Survivor Memory
By Noor Arif. Illustrated by Casper.
Survivor Memory
This piece took three weeks to write.
Three weeks of journaling, remembering, and sitting with memories I did not choose, memories shaped by war.
I write this as a survivor,
not because I escaped death,
but because I continue to live with what remained after it.
What does survival mean to me?
The moment this question was asked, that night returned to me.
The eleventh night of the war.
We were informed that the mosque near our home would be targeted.
Everyone sat waiting:
whispered prayers, opened windows, and took precautions every Gazan household heeds before the warning call.
As for me,
sleep overtook me.
I slept like a child who does not understand war,
who does not know the weight of waiting for an explosion.
When I woke up,
the mosque had been bombed.
In that moment, I realized that I had survived.
Not a survival of the body,
but a survival from fear, from that terrifying sound which, had I heard it,
would have crept into my heart and settled there forever.

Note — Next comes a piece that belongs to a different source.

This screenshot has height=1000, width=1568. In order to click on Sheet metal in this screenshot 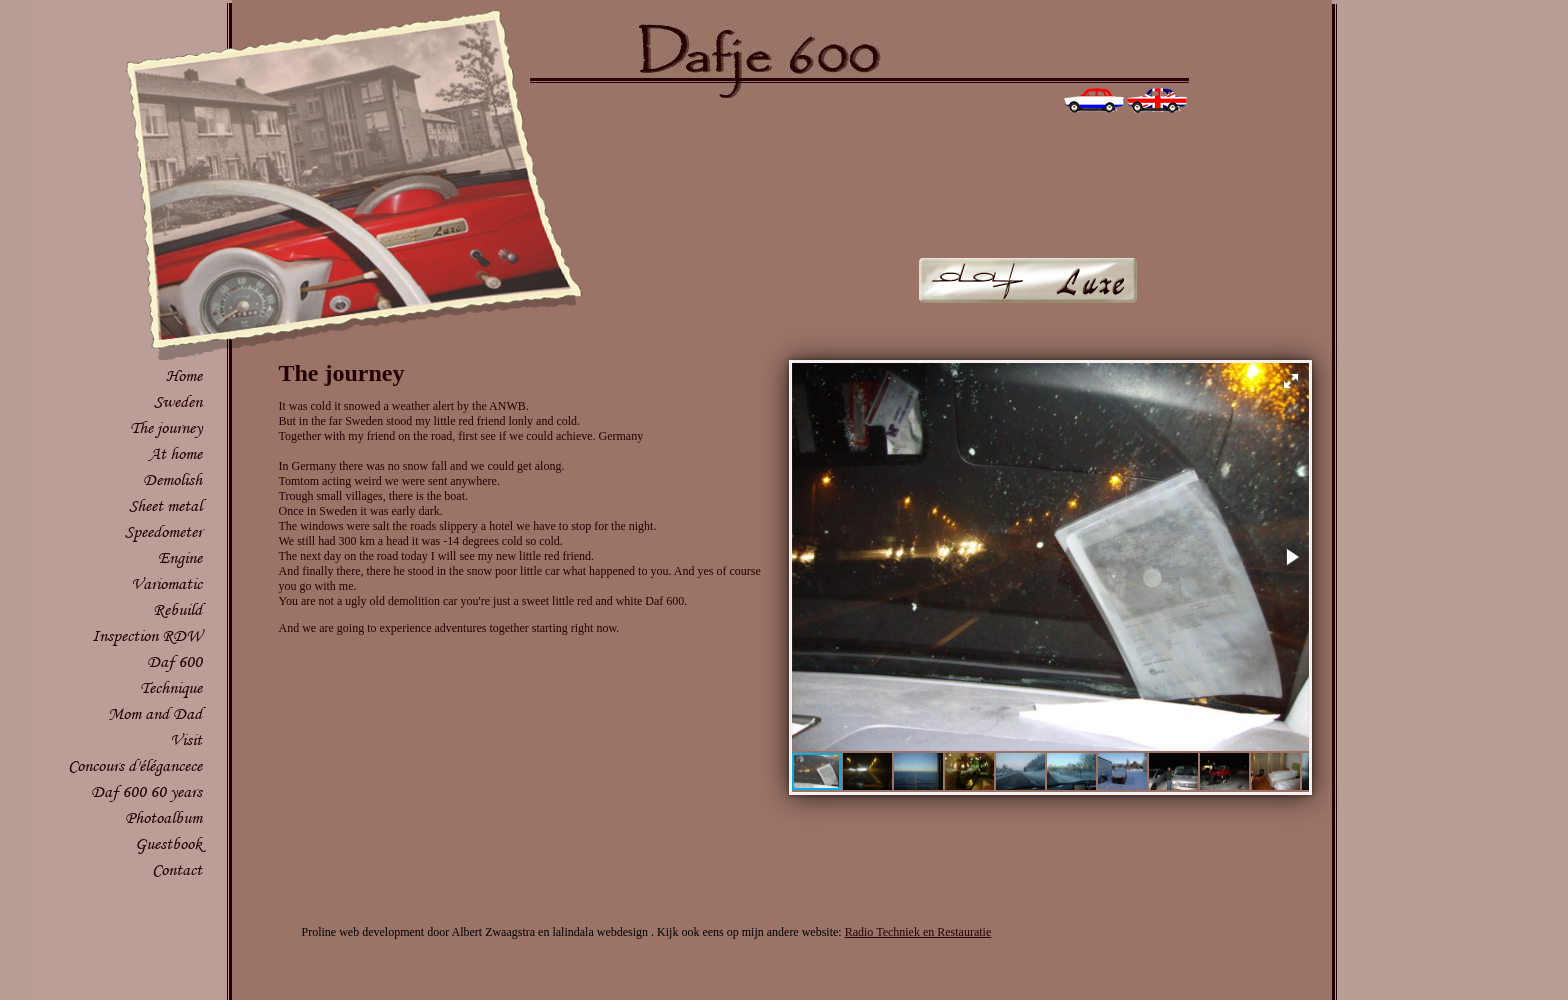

I survived because I did not hear it.
And I survived because my heart, that night,
remained asleep.
Yellow
Today, I woke up hating the color yellow.
I hate the occupation.
And I hate this entire world.
Today, I feel that Gaza is shrinking.
Shrinking day after day,
as if it is being pressed between hands we cannot stop.
How long will we keep watching?
How long will we stand powerless,
counting the days,
owning nothing but observation.
Death
In the early days of the war, the days were not easy for me.

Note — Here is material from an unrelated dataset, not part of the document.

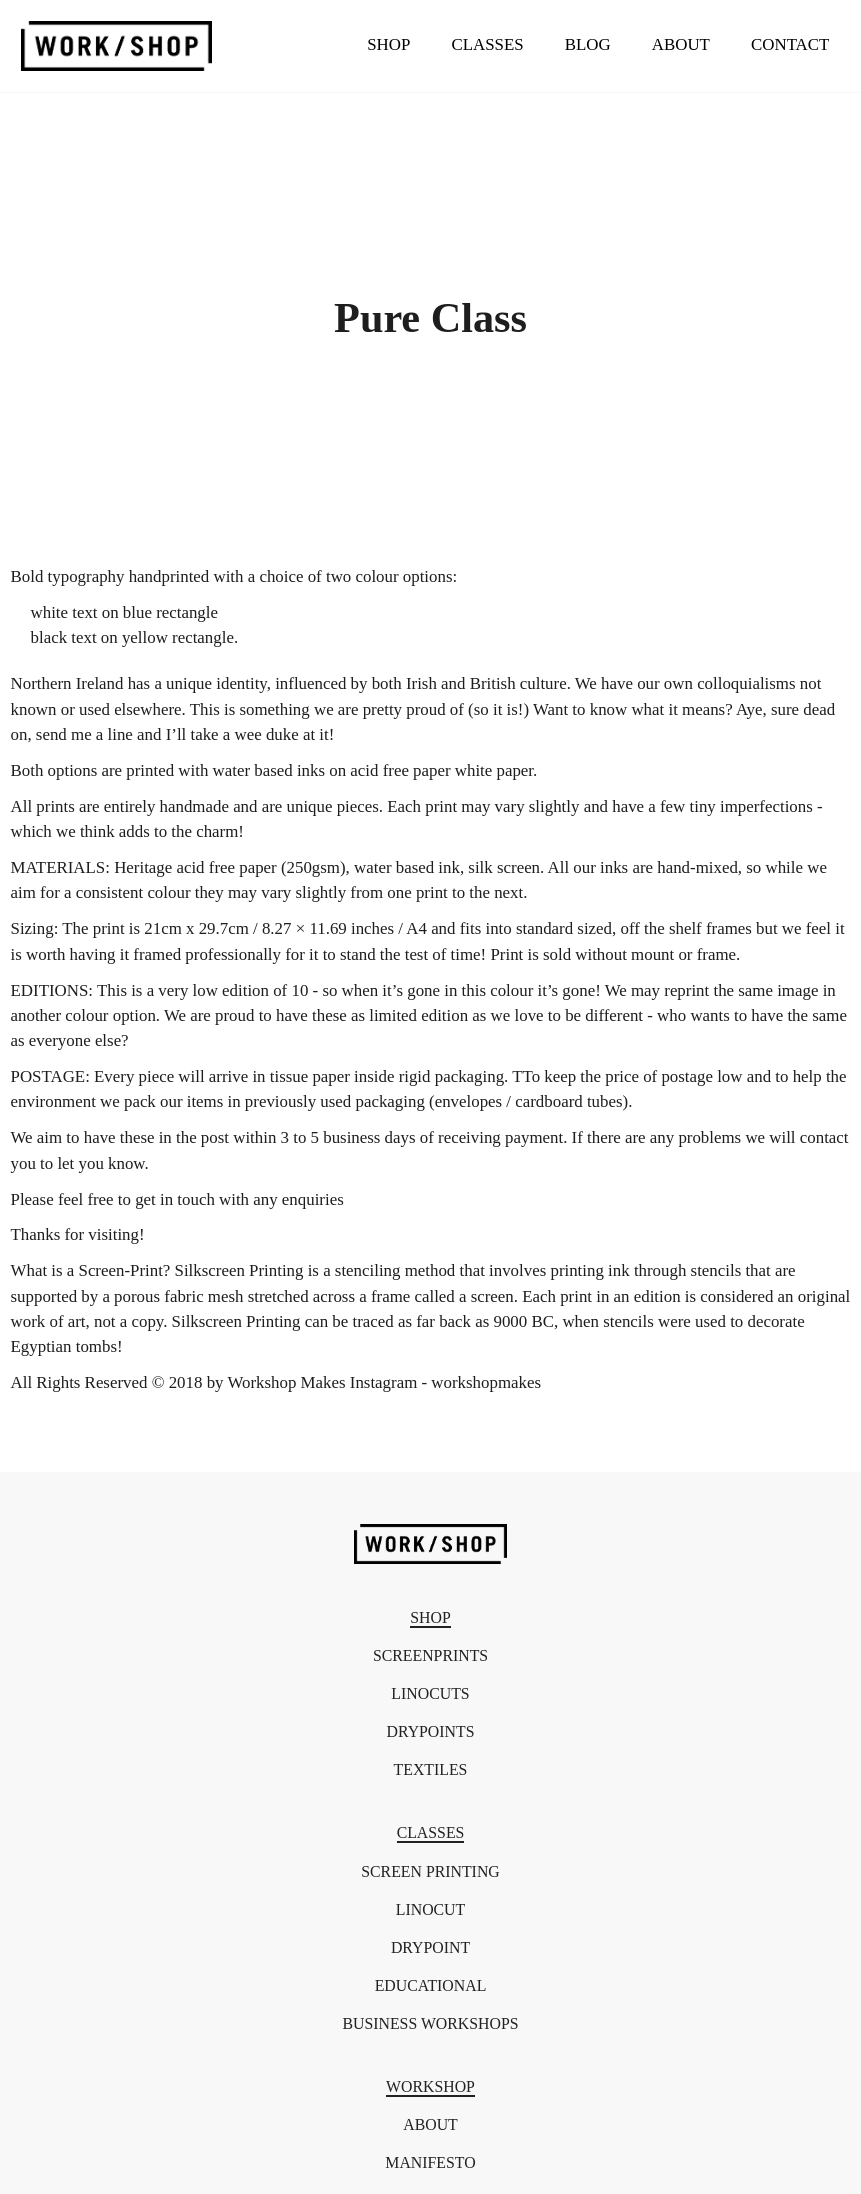 The image size is (861, 2194). I want to click on Educational, so click(431, 1986).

I will never forget the news of the martyrdom of Rawan, the daughter of a family friend.
That day, I was sleeping in a corner of the house we decided was the safest.
We do not know why.
There are no standards.
But my family felt it.
A house near ours was targeted.
I felt startled.
I could not get used to that sound.
It confused me,
terrified my heart,
and made me cry hysterically.
After every strike,
family members tried to ease the horror of the sound, even though fear lived inside all of us.
But absorbing shock differs from one person to another.
Hours after that bombing,
we received the news about Rawan.
I did not believe it.
I felt trapped in a disturbing nightmare,
waiting to wake from it.
But I did not wake up.
Her mother did not know.
She had no close person except my mother.
My mother was the one who told her,
and prepared her for the news.
I was nineteen years old that day.
It was not the first war I had lived through,
but it was the hardest.
I asked my mother:
How does a person feel at the moment of death?
She answered me, like a needle’s prick:
“Death has become salvation, those who die are the ones who survive now, my daughter.”
Sometimes I Want to Go Away
Do you, who live outside, feel fear when you go to sleep?
Do you feel afraid when your children go to school?
Destruction surrounds you,
in every direction your eyes fall.
How can you live a normal life
in a place filled with destruction?
Do you ever feel the urge to change something in your life,
only to realize you are living under occupation?
Here, we are treated according to the occupier’s will,
handled like marionette dolls,
moved and stopped at their command.
The Sound of Displacement
The sound of transportation is the sound all displaced people hate.
We hate the driver,
and we hate his assistant, the one standing at the back of the vehicle, calling out the names of places.
Places I am forced to live in.
Places that never embraced me the way my place did.
Gaza is the place I belong to.
The war does not end.
The moment I hear the sound of bombing,
even after the announcement of a so-called ceasefire,
all these thoughts rush through my mind like a fast, uncontrollable reel.
Because for survivors,
the war does not end when the bombs stop.
It continues in the sound,
in the memory,
and in the body that never forgets.
Noor Arif is a business administration student from Gaza who believes that education comes above everything. She works as a social media coordinator with the Gaza Great Minds School and as a writer. She uses her love for writing and social media to express what she lives through in her own way and to raise the voices of Gaza’s children. She has written for The Palestine Chronicle, Impulse, and We Are Not Numbers.
Noor is the author of Waiting for the Butterfly, illustrated by Sammi Wu.